Description of the task: Find each line of the entries with the string "dotSource", please, and copy it.

%%

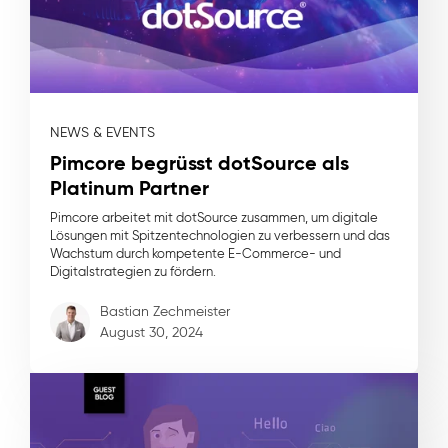
NEWS & EVENTS
Pimcore begrüsst dotSource als
Platinum Partner
Pimcore arbeitet mit dotSource zusammen, um digitale
Lösungen mit Spitzentechnologien zu verbessern und das
Wachstum durch kompetente E-Commerce- und
Digitalstrategien zu fördern.
Bastian Zechmeister
August 30, 2024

%%

Answer to this task:
Pimcore begrüsst dotSource als
Pimcore arbeitet mit dotSource zusammen, um digitale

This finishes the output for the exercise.